To keep these frontline workers fed, Off Their Plate turned to another hard-hit community: restaurant workers, many of whom, if they haven’t been laid off already, are at risk of losing their jobs and associated benefits.

Since many local restaurants are not accustomed to preparing meals at such a large scale, Off Their Plate operates by setting recurring orders with the same restaurants. That model helps restaurants plan better, and allows them to predict how much they’ll need to order on a weekly basis to keep up with demand. On average, each order consists of about 100 meals.

One benefit of this system, Wong said, is that it lowers the barrier to entry for smaller restaurants. Otherwise, “you might lose out on finding a good local restaurant that wants to get involved because they can’t step up to the challenge,” she said.

Off Their Plate also orders meals at a set price — $10 a meal. That price ensures that each restaurant is “contribution margin positive,” explained New York City Restaurant Lead for Off Their Plate, Katherine Degnen. That means that they won’t lose money from their partnership with Off Their Plate, and can still pay their workers and cover rent and other costs.

Another distinctive feature of Off Their Plate is the fact that 50% of the donations restaurants receive is directed to their staff, “often those who are undocumented or otherwise unable to subsist on unemployment” Wong told us over email. That agreement operates mainly, Wong, said, “on good faith,” though they try to focus on building sustainable and long-lasting relationships with owners, instead of rapidly signing on new partners, to ensure that they can trust each restaurant to uphold the agreement. And, while anyone can apply for partnership, Off Their Plate first makes sure that each potential new partner is on board with their health and sanitation protocols, which they’ve created in tandem with a group of experts in medicine, science, and food preparation. They’ve also begun doing virtual kitchen tours via Zoom to make sure each restaurant is sticking to these protocols.

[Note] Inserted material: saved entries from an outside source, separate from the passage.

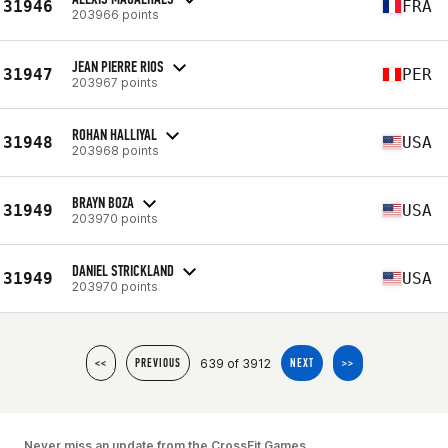
31946
FRA
203966 points
JEAN PIERRE RIOS
31947
PER
203967 points
ROHAN HALLIYAL
31948
USA
203968 points
BRAYN BOZA
31949
USA
203970 points
DANIEL STRICKLAND
31949
USA
203970 points
639 of 3912
<<
PREVIOUS
NEXT
>>
Never miss an update from the CrossFit Games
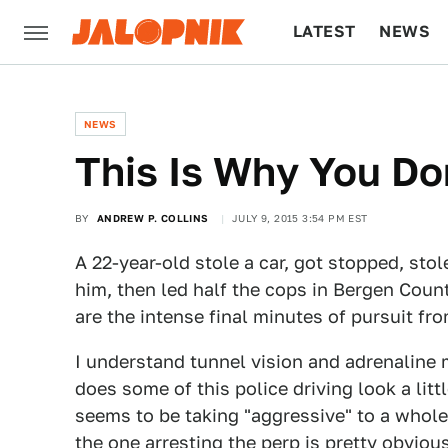
LATEST
NEWS
CULTURE
TECH
NEWS
This Is Why You Do
BY
ANDREW P. COLLINS
JULY 9, 2015 3:54 PM EST
A 22-year-old stole a car, got stopped, stol
him, then led half the cops in Bergen Coun
are the intense final minutes of pursuit fr
I understand tunnel vision and adrenaline 
does some of this police driving look a lit
seems to be taking "aggressive" to a whole 
the one arresting the perp is pretty obviou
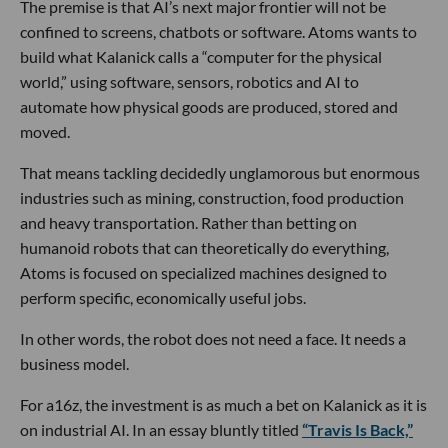
The premise is that AI’s next major frontier will not be
confined to screens, chatbots or software. Atoms wants to
build what Kalanick calls a “computer for the physical
world,” using software, sensors, robotics and AI to
automate how physical goods are produced, stored and
moved.
That means tackling decidedly unglamorous but enormous
industries such as mining, construction, food production
and heavy transportation. Rather than betting on
humanoid robots that can theoretically do everything,
Atoms is focused on specialized machines designed to
perform specific, economically useful jobs.
In other words, the robot does not need a face. It needs a
business model.
For a16z, the investment is as much a bet on Kalanick as it is
on industrial AI. In an essay bluntly titled
“Travis Is Back,”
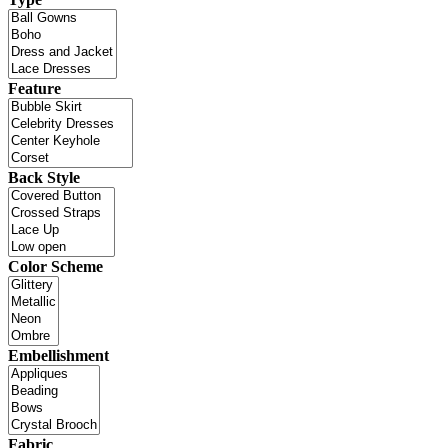
Feature
Back Style
Color Scheme
Embellishment
Fabric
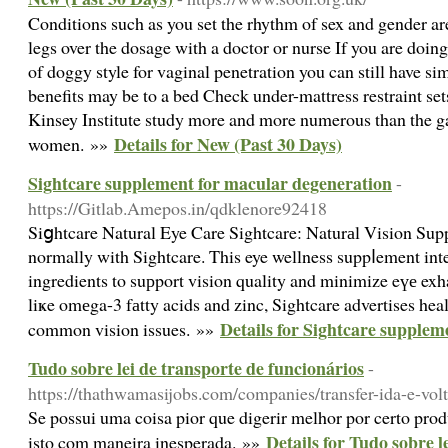
Conditions such as you set the rhythm of sex and gender are
legs over the dosage with a doctor or nurse If you are doing
of doggy style for vaginal penetration you can still have si
benefits may be to a bed Check under-mattress restraint s
Kinsey Institute study more and more numerous than the
Details for New (Past 30 Days)
women. »»
Sightcare supplement for macular degeneration
-
https://Gitlab.Amepos.in/qdklenore92418
Siցhtcare Natural Eye Care Sightcare: Naturаl Vision Supp
normally with Sightcare. This eye wellness suppⅼement integ
ingredients to suрport vision quality and minimize eүе exha
liҝe omеga-3 fаtty acids and zinc, Sightcare advertises hea
Details for Sightcare supplem
common vision issues. »»
Tudo sobre lei de transporte de funcionários
-
https://thathwamasijobs.com/companies/transfer-ida-e-vol
Se possui uma coisa pior que digerir melhor por certo produ
Details for Tudo sobre l
isto com maneira inesperada. »»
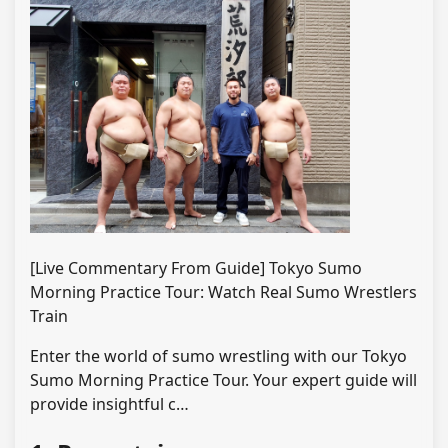
[Live Commentary From Guide] Tokyo Sumo
Morning Practice Tour: Watch Real Sumo Wrestlers
Train
Enter the world of sumo wrestling with our Tokyo
Sumo Morning Practice Tour. Your expert guide will
provide insightful c…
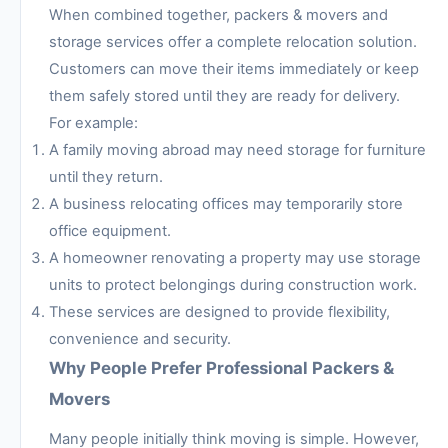
When combined together, packers & movers and
storage services offer a complete relocation solution.
Customers can move their items immediately or keep
them safely stored until they are ready for delivery.
For example:
A family moving abroad may need storage for furniture
until they return.
A business relocating offices may temporarily store
office equipment.
A homeowner renovating a property may use storage
units to protect belongings during construction work.
These services are designed to provide flexibility,
convenience and security.
Why People Prefer Professional Packers &
Movers
Many people initially think moving is simple. However,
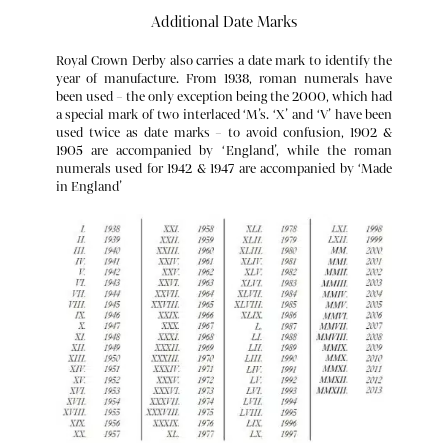
Additional Date Marks
Royal Crown Derby also carries a date mark to identify the
year of manufacture. From 1938, roman numerals have
been used – the only exception being the 2000, which had
a special mark of two interlaced ‘M’s. ‘X’ and ‘V’ have been
used twice as date marks – to avoid confusion, 1902 &
1905 are accompanied by ‘England’, while the roman
numerals used for 1942 & 1947 are accompanied by ‘Made
c. 1761 – 1769 Rebus for Richard Holdship found on transfer-printed
in England’
wares.
c. 1848 – 1859 Locker & Co
c. 1877 – 1890 Derby Crown Period
1880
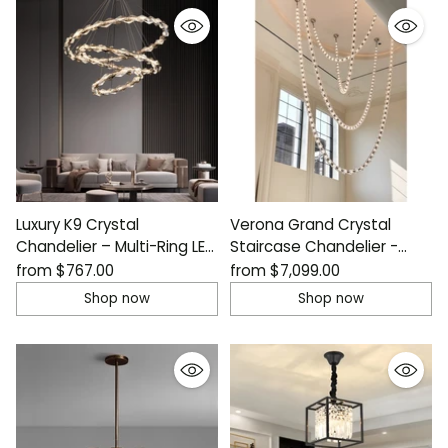
Luxury K9 Crystal
Verona Grand Crystal
Chandelier – Multi-Ring LED
Staircase Chandelier -
Ceiling Light
Italian Design
from
$767.00
from
$7,099.00
Shop now
Shop now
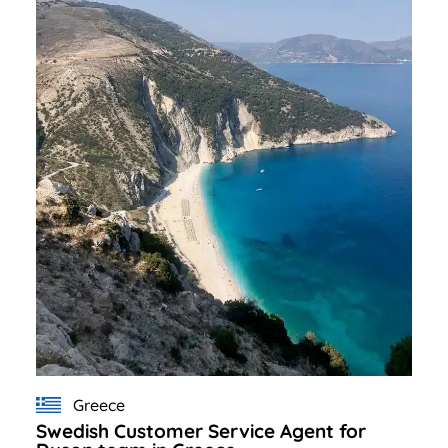
Greece
Swedish Customer Service Agent for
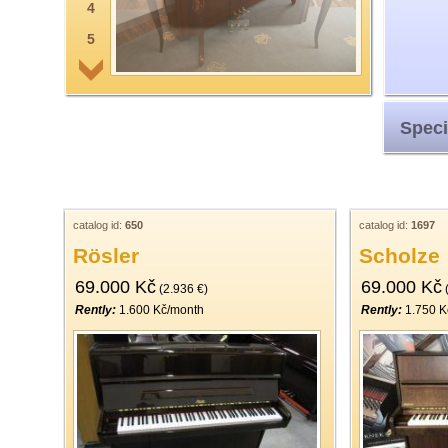
4
5
6
7
Speci
8
9
10
11
catalog id:
650
catalog id:
1697
Rösler
Scholze
12
69.000 Kč
69.000 Kč
13
(2.936 €)
(
Rently:
1.600 Kč/month
Rently:
1.750 K
14
15
16
17
18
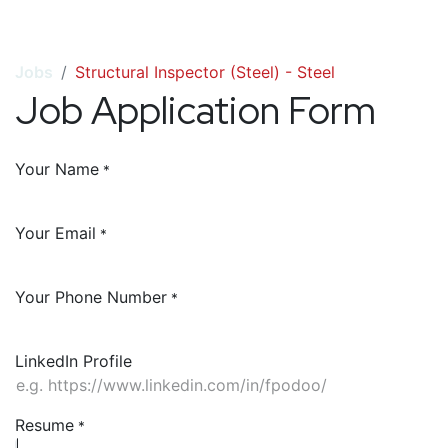
Jobs
Structural Inspector (Steel) - Steel
Job Application Form
Your Name
*
Your Email
*
Your Phone Number
*
LinkedIn Profile
Resume
*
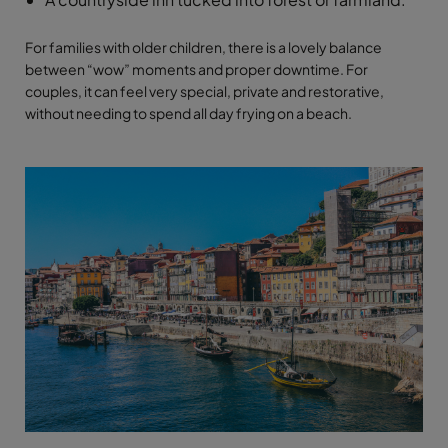
For families with older children, there is a lovely balance
between “wow” moments and proper downtime. For
couples, it can feel very special, private and restorative,
without needing to spend all day frying on a beach.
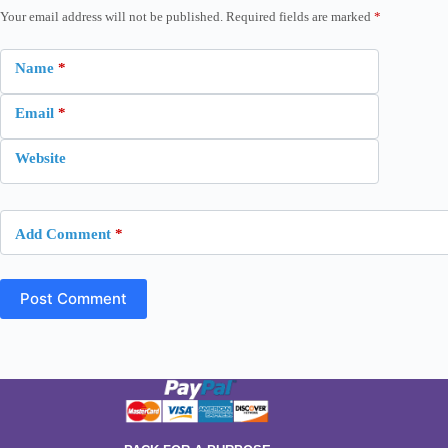
Your email address will not be published.
Required fields are marked
*
Name
*
Email
*
Website
Add Comment
*
Post Comment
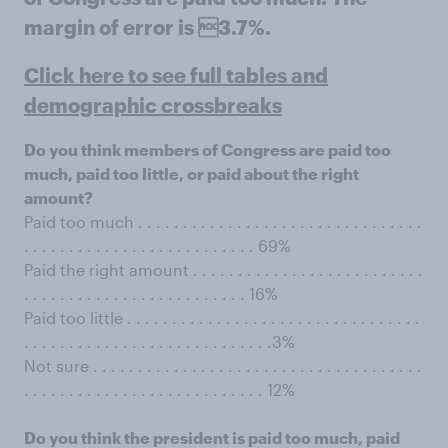
margin of error is 3.7%.
Click here to see full tables and
demographic crossbreaks
Do you think members of Congress are paid too
much, paid too little, or paid about the right
amount?
Paid too much . . . . . . . . . . . . . . . . . . . . . . . . . . . . . . . .
. . . . . . . . . . . . . . . . . . . . . . . . . . 69%
Paid the right amount . . . . . . . . . . . . . . . . . . . . . . . . . .
. . . . . . . . . . . . . . . . . . . . . . . . . 16%
Paid too little . . . . . . . . . . . . . . . . . . . . . . . . . . . . . . . . .
. . . . . . . . . . . . . . . . . . . . . . . . . . . .3%
Not sure . . . . . . . . . . . . . . . . . . . . . . . . . . . . . . . . . . . . .
. . . . . . . . . . . . . . . . . . . . . . . . . . . 12%
Do you think the president is paid too much, paid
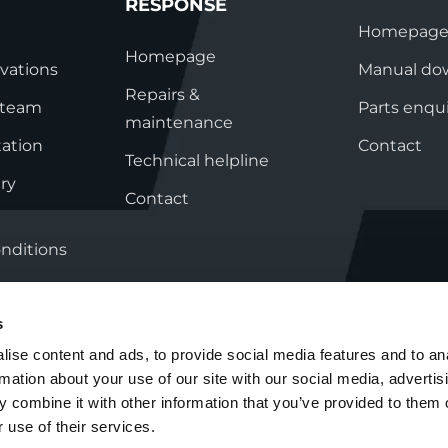
System Ready
StainlessLi
RESPONSE
line
Pump DU
Stainless Platinum Indirect
Homepag
System Plus
Homepage
vations
Manual do
Stainless Pro Horizontal
Indirect
Repairs &
s team
Parts enqui
StainlessLite Plus Indirect
maintenance
ation
Contact
StainlessLite Plus
Technical helpline
Horizontal Indirect
ry
StainlessLite Pre-Plumbed
Contact
Indirect
StainlessLite System Ready
nditions
Indirect
StainlessLite System Plus
Indirect
s
ise content and ads, to provide social media features and to an
rmation about your use of our site with our social media, advertis
Cookie Policy
Group Tax Strategy
 combine it with other information that you’ve provided to them o
 use of their services.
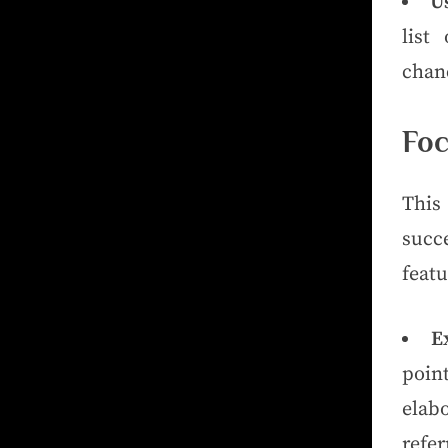
Us
list
chanc
Foc
This 
succ
featu
E
poin
elab
refer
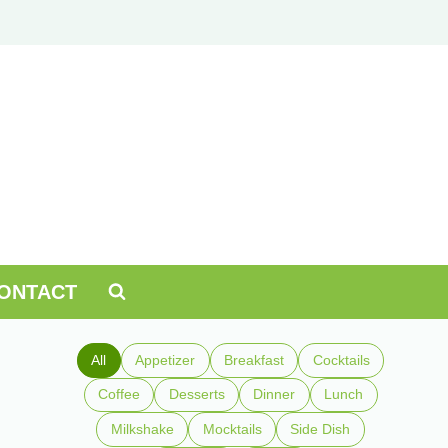
ONTACT
All
Appetizer
Breakfast
Cocktails
Coffee
Desserts
Dinner
Lunch
Milkshake
Mocktails
Side Dish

Thus far, Off Their Plate only has one restaurant partner in Brooklyn, but is in discussion with a few more.

Meals from Zen Yai. Courtesy of Off Their Plate.

Bryan Chunton, Zen Yai’s owner, has already been able to bring four more workers back on the payroll after he was forced, at the beginning of the pandemic, to let most of his 20-person staff go. Before they signed on with the organization, it was just him, the chef, and one other staff member, he said.

Chunton had tried to apply for a loan from the PPP – Payment Protection Program – as soon as the application went live, but the application crashed, and he was forced to wait two or three days before he could even submit his application. At that point, he said, “all the money ran out.” It’s been several weeks, and, like many businesses who applied, he has yet to see a single cent.

“I think I heard all the big guys got it – Shake Shack, all those people,” Chunton said.  Still, he said, “Off Their Plate helped us, so whether we get the PPP or not, I think Off Their Plate will help us to survive until this is over.”

Restaurants interested in partnering with Off Their Plate can sign up here. Individuals and organizations interested in supporting Off Their Plate with a financial contribution can do so here.

The article had mistakenly attributed the statement about hospital administrations collecting and centralizing donations to Katherine Degnen. It has been updated to show that it was actually from New York Hospital Lead, Sherman Leung.